With 1200 meters to go in the CIF State Cross Country Championships last Saturday, Nico Young spotted Newbury Park head coach Sean Brosnan. A second straight state title was well in hand by this point. Young’s lead was 18 seconds at two miles and growing, a common theme in a dominant season that has included meet, course and national records. The only question remaining was whether the 17-year-old star would break German Fernandez’s 14:24 5k state record from 2007.
But neither Young nor Brosnan were concerned about the record. They had no interest in breaking it. Doing so would be counterproductive to their overall mission. The pair had orchestrated a strategy before the race for Young to get out hard through the first mile, and then let off the gas from there. The real goal was the following week’s Nike Cross Nationals, and Brosnan didn’t want his pupil going all out seven days before the big one.
So when Young saw his coach with less than a mile to go at Woodward Park in Fresno, he gave him a thumbs up. Things were going to plan. Brosnan told him to cruise it in to the finish line.
“We did not want that record because we felt that if he got that record, it would hurt his chances for NXN. We made the decision to run at about 80-something percent,” said Brosnan.
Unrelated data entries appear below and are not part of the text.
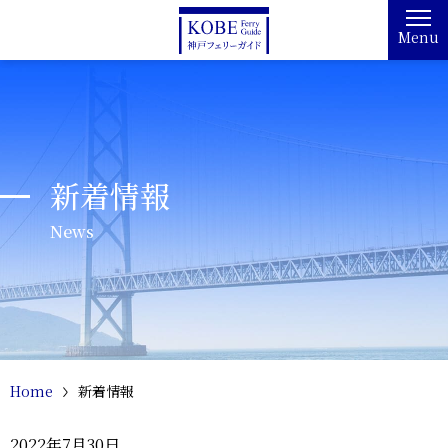
Menu
新着情報
News
Home
新着情報
2022年7月30日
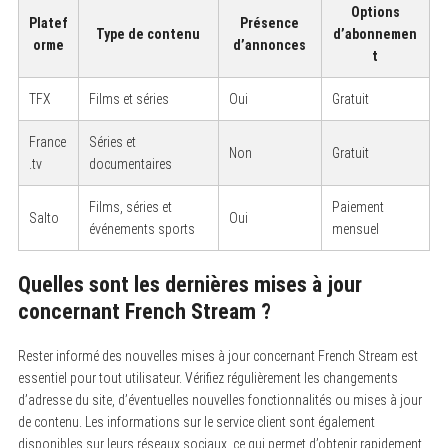
Options
Platef
Présence
Type de contenu
d’abonnemen
orme
d’annonces
t
TFX
Films et séries
Oui
Gratuit
France
Séries et
Non
Gratuit
.tv
documentaires
Films, séries et
Paiement
Salto
Oui
événements sports
mensuel
Quelles sont les dernières mises à jour
concernant French Stream ?
Rester informé des nouvelles mises à jour concernant French Stream est
essentiel pour tout utilisateur. Vérifiez régulièrement les changements
d’adresse du site, d’éventuelles nouvelles fonctionnalités ou mises à jour
de contenu. Les informations sur le service client sont également
disponibles sur leurs réseaux sociaux, ce qui permet d’obtenir rapidement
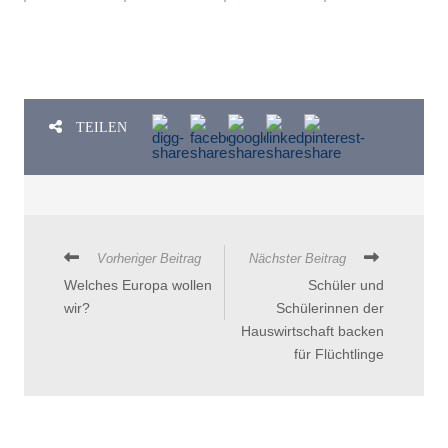
TEILEN
Vorheriger Beitrag
Nächster Beitrag
Welches Europa wollen
Schüler und
wir?
Schülerinnen der
Hauswirtschaft backen
für Flüchtlinge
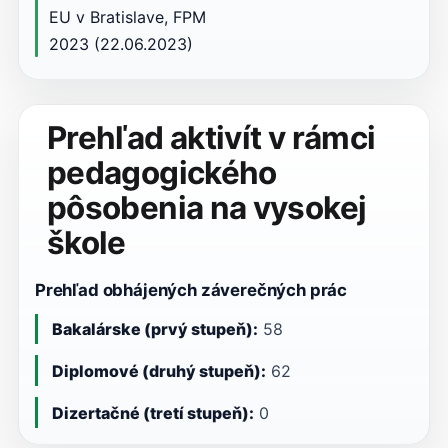
EU v Bratislave, FPM
2023 (22.06.2023)
Prehľad aktivít v rámci
pedagogického
pôsobenia na vysokej
škole
Prehľad obhájených záverečných prác
Bakalárske (prvý stupeň):
58
Diplomové (druhý stupeň):
62
Dizertačné (tretí stupeň):
0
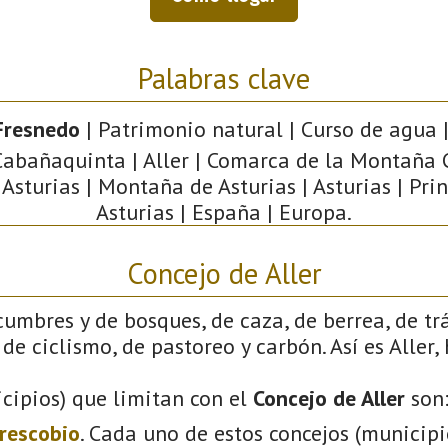
Palabras clave
 Fresnedo
| Patrimonio natural | Curso de agua 
Cabañaquinta | Aller | Comarca de la Montaña C
 Asturias | Montaña de Asturias | Asturias | Pri
Asturias | España | Europa.
Concejo de Aller
cumbres y de bosques, de caza, de berrea, de tr
de ciclismo, de pastoreo y carbón. Así es Aller,
cipios) que limitan con el
Concejo de Aller
son
rescobio
. Cada uno de estos concejos (municip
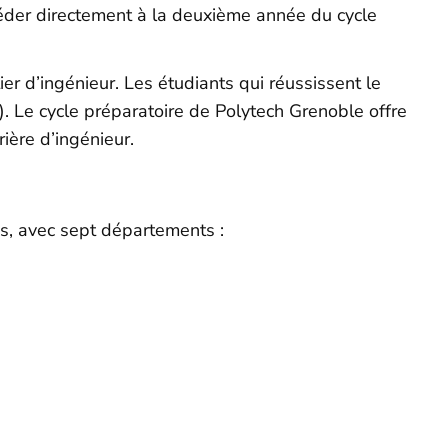
éder directement à la deuxième année du cycle
er d’ingénieur. Les étudiants qui réussissent le
). Le cycle préparatoire de Polytech Grenoble offre
ière d’ingénieur.
s, avec sept départements :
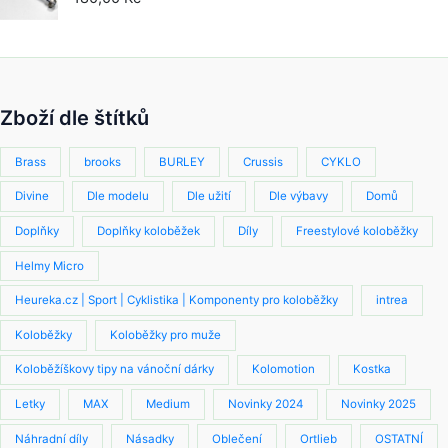
Zboží dle štítků
Brass
brooks
BURLEY
Crussis
CYKLO
Divine
Dle modelu
Dle užití
Dle výbavy
Domů
Doplňky
Doplňky koloběžek
Díly
Freestylové koloběžky
Helmy Micro
Heureka.cz | Sport | Cyklistika | Komponenty pro koloběžky
intrea
Koloběžky
Koloběžky pro muže
Koloběžíškovy tipy na vánoční dárky
Kolomotion
Kostka
Letky
MAX
Medium
Novinky 2024
Novinky 2025
Náhradní díly
Násadky
Oblečení
Ortlieb
OSTATNÍ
For the second time this season at Woodward Park, Young crossed in 14:28, a mere four seconds away from Fernandez’s mark run 12 years prior. His proximity to the California legend obscured the fact that, according to Brosnan and Young, the senior had deliberately left seconds on the course.
“I think he could have run 14:10 on Saturday. But it’s just not the place,” said Brosnan. “You have to pick your battles wisely.”
On Saturday in Portland, Young won’t hold back. In the wake of one of the best cross country seasons in high school history, Brosnan and Young are hoping that their meticulous planning will result in a national title at NXN.
Superstar distance runners from California tend to be a dime a dozen, but by the conclusion of his junior cross country season, Young had clearly established himself as one of the best runners in the country. His 14:59 winning time at the 2018 Division II CIF State Championships was the second-best among all divisions. A week later, he was fourth at NXN.
Even still, the wiry junior with the distinctive head bob had been overshadowed by his peers in prep running’s upper crust. Last year’s NXN champion, Liam Anderson, was also from California, and his fellow junior, Cole Sprout, had beaten Young by a place in Portland. There was a clear step up still to be made.
Young made that step in the 3200m at last April’s Arcadia Invitational when he accelerated his career into hyperdrive.
Annually the most competitive high school distance race each spring, winning Arcadia frequently requires running the fastest time in the country all season. After a 3:48 1500m and 8:13 3k early in the season, Young set his sights very high for the all-star 3200m clash– he and Brosnan circled sub-8:40 as their goal time at Arcadia, a feat that only two boys had ever accomplished in the U.S.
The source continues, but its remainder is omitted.